Pascal seems an odd choice for Maxwell Lord, but his version works... up to a point. I'll admit the kid in me got a kick out of seeing the famous Justice League International character get a nosebleed while twisting the world to fit his vision. The movie character's main problem is that he seems to have no ultimate objective making him a poor substitute for the original comic character. The loving absentee father subplot never takes hold completely, as we never see more than token affection for his son (Lucian Perez), which is a problem leading into the film's climax.

Just as problematic is Wiig's scientist turned super-villain (and I'm not just talking about the awkward make-up/CGI look to Cheetah). While it certainly makes sense for Barbara to initially refuse to give up her power, which would actually make her an ally rather than adversary to Diana who also refuses to renounce her wish (but the plot calls for them to fight, so...), the fact that keeping it will end the world should certainly knock some sense into her at some point. Also, having Diana meet and befriend her in the film, rather than allowing for an established friendship torn apart by the wishes of the stone, limits the effect of Diana fighting a friend (who, instead, is a stranger she shared one drink with).

Cheetah's look isn't the only special effect issue as there are several fight sequences between Wonder Woman and various bad guys where shots looked either incomplete or slightly off in attempts to render them fully on my television (I can only imagine how bad they might look on an IMAX screen). The first two action sequences aside, the race on Themyscira and the mall fight, in nearly every other lengthy action sequence there exists at least one shot which is not quite up to snuff. The film's conclusion, focusing on Diana's sacrifice and her argument for truth over lies certainly tie into core concepts of the character. However, the set-up could have built a stronger foundation, if this was to be the key point of the film, and it's a little unclear how Wonder Woman is communicating through Lord to the entire world (remember, the camera has long been destroyed at that point).
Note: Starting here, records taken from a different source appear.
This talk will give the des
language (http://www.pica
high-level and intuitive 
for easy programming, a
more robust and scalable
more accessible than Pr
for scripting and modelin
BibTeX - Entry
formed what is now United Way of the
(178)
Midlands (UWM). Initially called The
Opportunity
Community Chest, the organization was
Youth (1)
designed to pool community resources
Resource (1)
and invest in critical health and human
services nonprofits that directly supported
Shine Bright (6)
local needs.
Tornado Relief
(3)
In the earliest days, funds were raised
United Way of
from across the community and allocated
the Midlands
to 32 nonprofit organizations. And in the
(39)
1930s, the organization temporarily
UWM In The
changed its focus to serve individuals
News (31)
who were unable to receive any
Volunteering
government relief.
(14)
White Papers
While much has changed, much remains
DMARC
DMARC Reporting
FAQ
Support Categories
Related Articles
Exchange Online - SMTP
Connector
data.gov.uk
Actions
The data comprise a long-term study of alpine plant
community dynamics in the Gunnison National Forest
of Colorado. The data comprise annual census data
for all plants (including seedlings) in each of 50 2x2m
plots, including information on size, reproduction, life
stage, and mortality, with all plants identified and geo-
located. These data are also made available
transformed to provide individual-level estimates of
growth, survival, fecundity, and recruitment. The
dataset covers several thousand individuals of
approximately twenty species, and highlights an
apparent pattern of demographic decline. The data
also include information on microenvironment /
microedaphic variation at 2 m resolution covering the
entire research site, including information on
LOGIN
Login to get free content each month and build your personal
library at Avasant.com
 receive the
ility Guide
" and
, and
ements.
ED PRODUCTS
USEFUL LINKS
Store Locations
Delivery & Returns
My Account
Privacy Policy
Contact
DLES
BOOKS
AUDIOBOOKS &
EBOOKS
Despite its issues, Wonder Woman 1984 is still a fun film and Maxwell Lord offers a different type of villain who is a nice change of pace. It delivers several impressive action sequences, even with the spotty CGI, and continues the theme of Wonder Woman fighting for humanity who still haven't quite figured out selfishness isn't a solution to anything (those selfish folk include women, not just men, this time around). However, the return of Trevor (despite everything Chris Pine brings with him) does overshadow much of the film and place Diana in the unenviable position to be a selfish girlfriend for too much of the plot. While still better than anything Zack Synder has added to the universe, it's hard not to see Wonder Woman 1984 as a step backwards from the first film.